EXERCISE BRIEF -> Whenever a picture appears, leave it out while repeating all the other data exactly.

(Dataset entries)

........

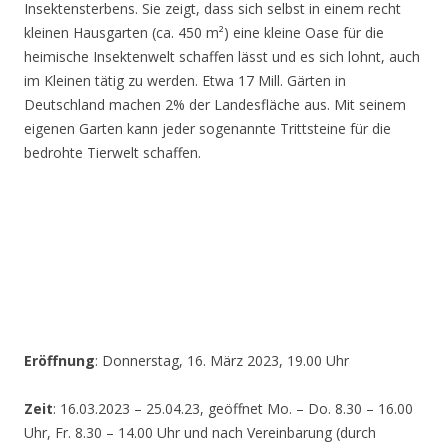
Insektensterbens. Sie zeigt, dass sich selbst in einem recht
kleinen Hausgarten (ca. 450 m²) eine kleine Oase für die
heimische Insektenwelt schaffen lässt und es sich lohnt, auch
im Kleinen tätig zu werden. Etwa 17 Mill. Gärten in
Deutschland machen 2% der Landesfläche aus. Mit seinem
eigenen Garten kann jeder sogenannte Trittsteine für die
bedrohte Tierwelt schaffen.
Eröffnung
: Donnerstag, 16. März 2023, 19.00 Uhr
Zeit
: 16.03.2023 – 25.04.23, geöffnet Mo. – Do. 8.30 – 16.00
Uhr, Fr. 8.30 – 14.00 Uhr und nach Vereinbarung (durch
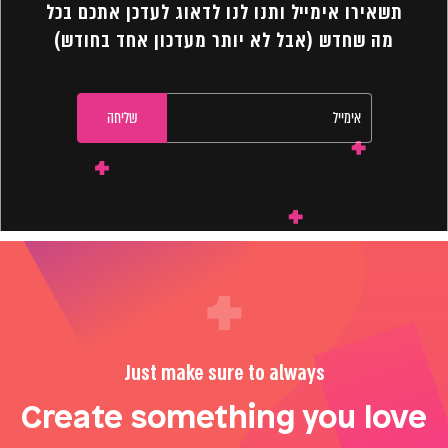
תשאירו אימייל ותנו לנו לדאוג לעדכן אתכם בכל
מה שחדש (אבל לא יותר מעדכון אחד בחודש)
Just make sure to always
Create something you love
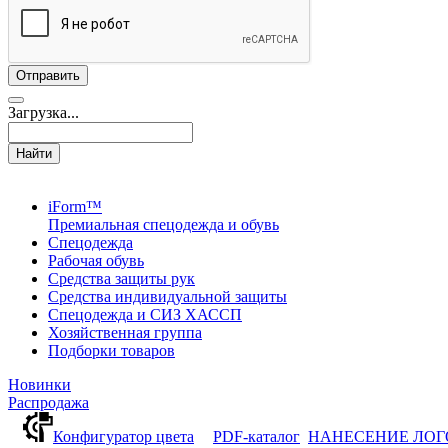
Загрузка...
Найти
iForm™
Премиальная спецодежда и обувь
Спецодежда
Рабочая обувь
Средства защиты рук
Средства индивидуальной защиты
Спецодежда и СИЗ ХАССП
Хозяйственная группа
Подборки товаров
Новинки
Распродажа
Конфигуратор цвета
PDF-каталог
НАНЕСЕНИЕ ЛО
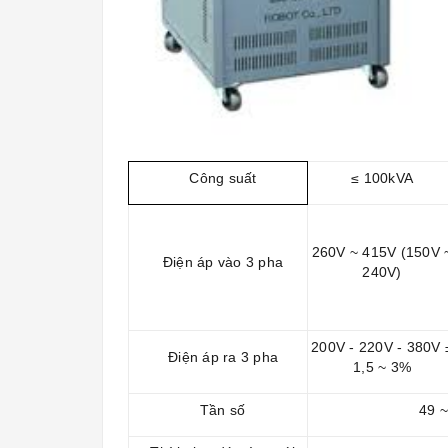
Công suất
≤ 100kVA
260V ~ 415V (150V 
Điện áp vào 3 pha
240V)
200V - 220V - 380V 
Điện áp ra 3 pha
1,5 ~ 3%
Tần số
49 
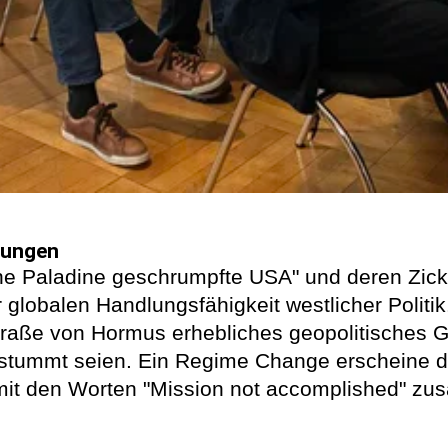
bungen
eine Paladine geschrumpfte USA" und deren Zi
 globalen Handlungsfähigkeit westlicher Politi
 Straße von Hormus erhebliches geopolitische
stummt seien. Ein Regime Change erscheine derz
mit den Worten "Mission not accomplished" zu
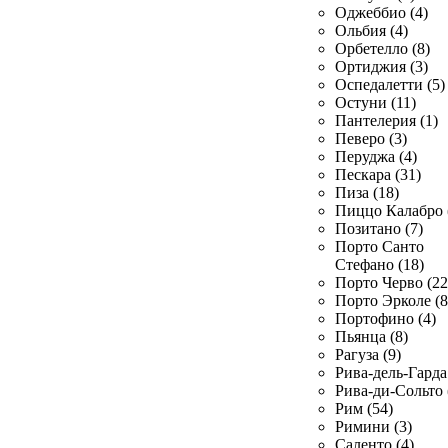
Оджеббио (4)
Ольбия (4)
Орбетелло (8)
Ортиджия (3)
Оспедалетти (5)
Остуни (11)
Пантелерия (1)
Певеро (3)
Перуджа (4)
Пескара (31)
Пиза (18)
Пиццо Калабро 
Позитано (7)
Порто Санто
Стефано (18)
Порто Черво (22
Порто Эрколе (8
Портофино (4)
Пьянца (8)
Рагуза (9)
Рива-дель-Гарда 
Рива-ди-Сольто 
Рим (54)
Римини (3)
Саленто (4)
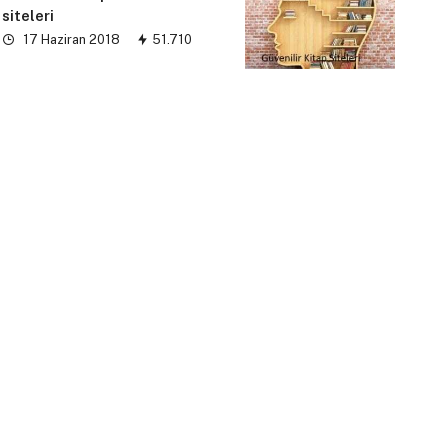
siteleri
17 Haziran 2018
51.710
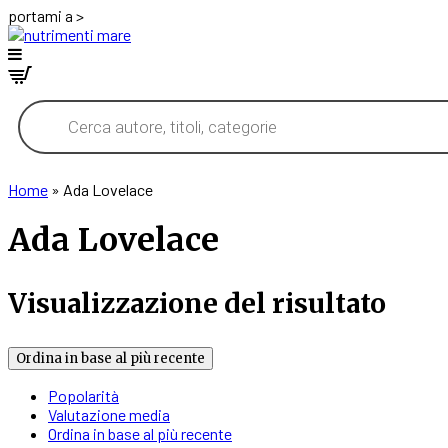
portami a >
Products
search
Home
»
Ada Lovelace
Ada Lovelace
Visualizzazione del risultato
Ordina in base al più recente
Popolarità
Valutazione media
Ordina in base al più recente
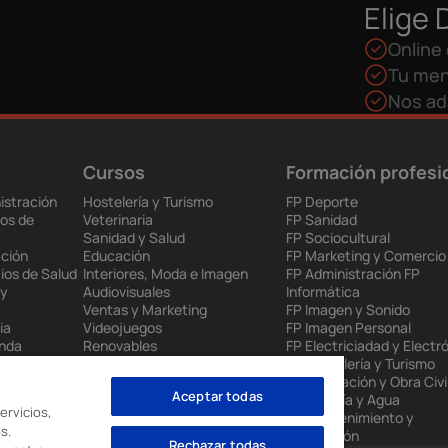
Elige 
Online 
Tu men
Nos ad
Cursos
Formación profesi
istración
Hostelería y Turismo
FP Deporte
os de
Veterinaria
FP Sanidad
Sanidad y Salud
FP Sociocultural
ción
Educación
FP Marketing y Comercio
ios de Salud
Interiores, Moda e Imagen
FP Administración FP
 y
Audiovisuales
Informática
Ventas y Marketing
FP Imagen y Sonido
ia
Videojuegos
FP Imagen Personal
enda
Renovables
FP Electriciadad y Electr
 Europea
Mantenimiento Industrial
FP Hostelería y Turismo
to
Administración
FP Edificación y Obra Civi
Aceptar todas
nes
Informática
FP Energía y Agua
ervicios,
FP Mantenimiento y
s.
Producción
Rechazar todas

........

EXERCISE SOLUTION ->
Insektensterbens. Sie zeigt, dass sich selbst in einem recht
kleinen Hausgarten (ca. 450 m²) eine kleine Oase für die
heimische Insektenwelt schaffen lässt und es sich lohnt, auch
im Kleinen tätig zu werden. Etwa 17 Mill. Gärten in
Deutschland machen 2% der Landesfläche aus. Mit seinem
eigenen Garten kann jeder sogenannte Trittsteine für die
bedrohte Tierwelt schaffen.
Eröffnung
: Donnerstag, 16. März 2023, 19.00 Uhr
Zeit
: 16.03.2023 – 25.04.23, geöffnet Mo. – Do. 8.30 – 16.00
Uhr, Fr. 8.30 – 14.00 Uhr und nach Vereinbarung (durch
תשאירו אימייל ותנו לנו לדאוג לעדכן אתכם בכל
מה שחדש (אבל לא יותר מעדכון אחד בחודש)
Just make sure to always
Create something you love
Загрузка...
Найти
iForm™
Премиальная спецодежда и обувь
Спецодежда
Рабочая обувь
Средства защиты рук
Средства индивидуальной защиты
Спецодежда и СИЗ ХАССП
Хозяйственная группа
Подборки товаров
Новинки
Распродажа
Конфигуратор цвета
PDF-каталог
НАНЕСЕНИЕ ЛО
Công suất
≤ 100kVA
260V ~ 415V (150V 
Điện áp vào 3 pha
240V)
200V - 220V - 380V 
Điện áp ra 3 pha
1,5 ~ 3%
Tần số
49 
bungen
eine Paladine geschrumpfte USA" und deren Zi
 globalen Handlungsfähigkeit westlicher Politi
 Straße von Hormus erhebliches geopolitische
stummt seien. Ein Regime Change erscheine derz
mit den Worten "Mission not accomplished" zu
Оджеббио (4)
Ольбия (4)
Орбетелло (8)
Ортиджия (3)
Оспедалетти (5)
Остуни (11)
Пантелерия (1)
Певеро (3)
Перуджа (4)
Пескара (31)
Пиза (18)
Пиццо Калабро 
Позитано (7)
Порто Санто
Стефано (18)
Порто Черво (22
Порто Эрколе (8
Портофино (4)
Пьянца (8)
Рагуза (9)
Рива-дель-Гарда 
Рива-ди-Сольто 
Рим (54)
Римини (3)
Саленто (4)
siteleri
17 Haziran 2018
51.710
portami a >
Products
search
Home
»
Ada Lovelace
Ada Lovelace
Visualizzazione del risultato
Ordina in base al più recente
Popolarità
Valutazione media
Ordina in base al più recente
Elige 
Online 
Tu men
Nos ad
Cursos
Formación profesi
istración
Hostelería y Turismo
FP Deporte
os de
Veterinaria
FP Sanidad
Sanidad y Salud
FP Sociocultural
ción
Educación
FP Marketing y Comercio
ios de Salud
Interiores, Moda e Imagen
FP Administración FP
 y
Audiovisuales
Informática
Ventas y Marketing
FP Imagen y Sonido
ia
Videojuegos
FP Imagen Personal
enda
Renovables
FP Electriciadad y Electr
 Europea
Mantenimiento Industrial
FP Hostelería y Turismo
to
Administración
FP Edificación y Obra Civi
Aceptar todas
nes
Informática
FP Energía y Agua
ervicios,
FP Mantenimiento y
s.
Producción
Rechazar todas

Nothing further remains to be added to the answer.